WHAT YOU HAVE TO DO:
In full and word for word, copy the listing; no pictures belong in the copy.
=== Begin Enclosure ===
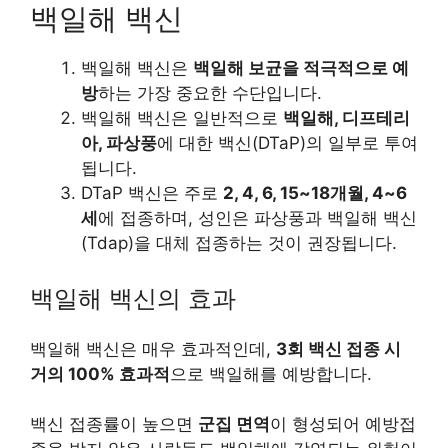
백일해 백신
백일해 백신은
백일해 보균을 적극적으로 예
방
하는 가장 중요한 수단입니다.
백일해 백신은 일반적으로
백일해, 디프테리
아, 파상풍
에 대한 백신(DTaP)의 일부로 투여
됩니다.
DTaP 백신은 주로
2, 4, 6, 15~18개월, 4~6
세
에 접종하며, 성인은 파상풍과 백일해 백신
(Tdap)을 대체 접종하는 것이 권장됩니다.
백일해 백신의 효과
백일해 백신은 매우 효과적인데,
3회 백신 접종 시
거의 100% 효과적
으로 백일해를 예방합니다.
백신 접종률이 높으면
군집 면역
이 형성되어 예방접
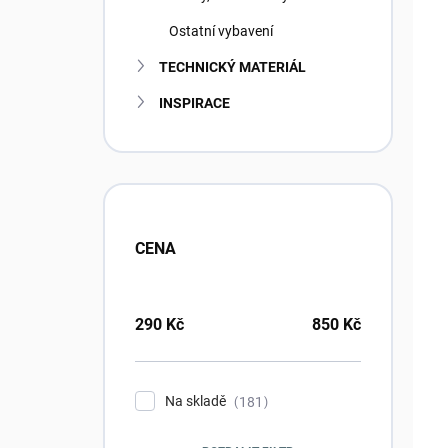
Ostatní vybavení
TECHNICKÝ MATERIÁL
INSPIRACE
CENA
290
Kč
850
Kč
Na skladě
181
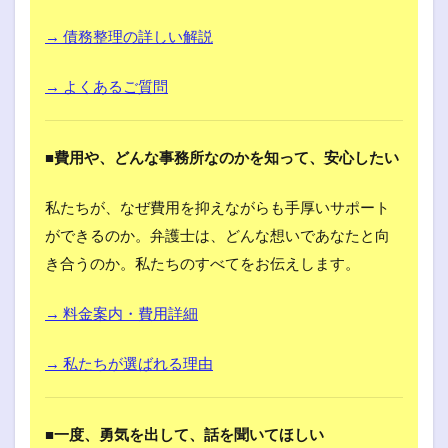
→ 債務整理の詳しい解説
→ よくあるご質問
■費用や、どんな事務所なのかを知って、安心したい
私たちが、なぜ費用を抑えながらも手厚いサポート
ができるのか。弁護士は、どんな想いであなたと向
き合うのか。私たちのすべてをお伝えします。
→ 料金案内・費用詳細
→ 私たちが選ばれる理由
■一度、勇気を出して、話を聞いてほしい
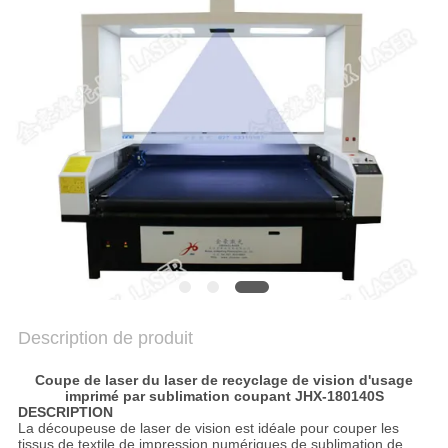
NOUVELLES
PARLEZ
MAINTENANT.
COMPANY
NEWS
SITEMAP
PRIVACY
Description de produit
POLICY
Coupe de laser du laser de recyclage de vision d'usage
imprimé par sublimation coupant JHX-180140S
DESCRIPTION
La découpeuse de laser de vision est idéale pour couper les
tissus de textile de impression numériques de sublimation de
=== End Enclosure ===
WRITTEN SOLUTION:
백일해 백신
백일해 백신은
백일해 보균을 적극적으로 예
방
하는 가장 중요한 수단입니다.
백일해 백신은 일반적으로
백일해, 디프테리
아, 파상풍
에 대한 백신(DTaP)의 일부로 투여
됩니다.
DTaP 백신은 주로
2, 4, 6, 15~18개월, 4~6
세
에 접종하며, 성인은 파상풍과 백일해 백신
(Tdap)을 대체 접종하는 것이 권장됩니다.
백일해 백신의 효과
백일해 백신은 매우 효과적인데,
3회 백신 접종 시
거의 100% 효과적
으로 백일해를 예방합니다.
백신 접종률이 높으면
군집 면역
이 형성되어 예방접
Ostatní vybavení
TECHNICKÝ MATERIÁL
INSPIRACE
CENA
290
Kč
850
Kč
Na skladě
181
→ 債務整理の詳しい解説
→ よくあるご質問
■費用や、どんな事務所なのかを知って、安心したい
私たちが、なぜ費用を抑えながらも手厚いサポート
ができるのか。弁護士は、どんな想いであなたと向
き合うのか。私たちのすべてをお伝えします。
→ 料金案内・費用詳細
→ 私たちが選ばれる理由
■一度、勇気を出して、話を聞いてほしい
NOUVELLES
PARLEZ
MAINTENANT.
COMPANY
NEWS
SITEMAP
PRIVACY
Description de produit
POLICY
Coupe de laser du laser de recyclage de vision d'usage
imprimé par sublimation coupant JHX-180140S
DESCRIPTION
La découpeuse de laser de vision est idéale pour couper les
tissus de textile de impression numériques de sublimation de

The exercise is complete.